Fujisawa's work is all about capturing the humanity behind the mythos of the samurai, and "The Samurai I Loved" is no exception. A young boy, Bunshiro Maki (famed kabuki actor Ichikawa Somegoro, Ashura) lives an unexceptional village life until his samurai father (legendary actor Ogata Ken, The Ballad of Narayama) is disgraced for supporting a rival lord's grasp for succession and is sentenced to perform seppuku. Bunshiro and his mother share the shame of the father's dishonor, to the extent that Bunshiro's childhood sweetheart, Fuku (Kimura Yoshino, Wakeful Nights), is no longer permitted to come calling. Severing the ties completely, Fuku is sent to Edo as a maid to the fief lord. Years into the future, Bunshiro slowly sees his place in society restored, but is shocked by the return of Fuku, no longer the pretty village girl but now the stunning Lady O-Fuku, concubine to the fief lord and carrying his child. Succession plots are gathering supporters again, and Bunshiro is asked to abandon his hard-won respectability to protect his long-lost love and her child from another man.

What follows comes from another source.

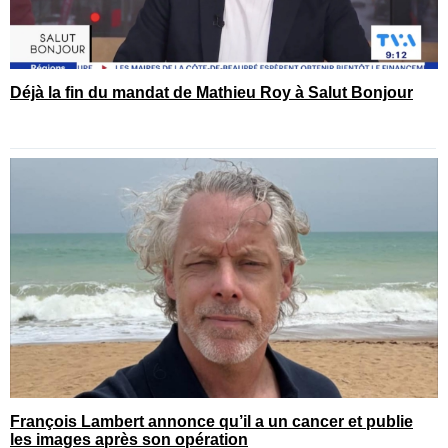
Déjà la fin du mandat de Mathieu Roy à Salut Bonjour
François Lambert annonce qu’il a un cancer et publie
les images après son opération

I dearly love Fujisawa's style of writing, which has been captured beautifully in "The Samurai I Loved." There are scenes that are absolutely heart-wrenching, and the subtlety of the love between Bunshiro and Fuku is touching and elegant. An ocean of depth lies behind those cool faces, and the ability to project so much while saying so little is what I love about Japanese film. Director Kurotsuchi has also made the most of the beauty of the changing Japanese seasons. The same location is seen in winter, autumn and spring, and the yearly song of the cicadas always brings us back to summer.
Which is not to say this is a perfect film. "The Samurai I Loved" is sort of a first-cousin to Yamata's "Samurai Trilogy," and isn't really on the same level. Yamata's films are based on his long experience as a filmmaker, and are modern works of film art. By contrast, Kurotsuchi is simply not the director that Yamata is, and the story is not evenly paced. Even for a Japanese film, there are times when "The Samurai I Loved" is agonizingly slow and some scenes, like the big battle showdown, that step too closely to parody.
But what works far outweighs what doesn't, and the ending of "The Samurai I Loved" is so powerful that it overwhelms any flaws that may have distracted from the movie earlier. Ichikawa and Kimura deserve special notice. I can't recall seeing a dialog-free scene before that spoke so loudly.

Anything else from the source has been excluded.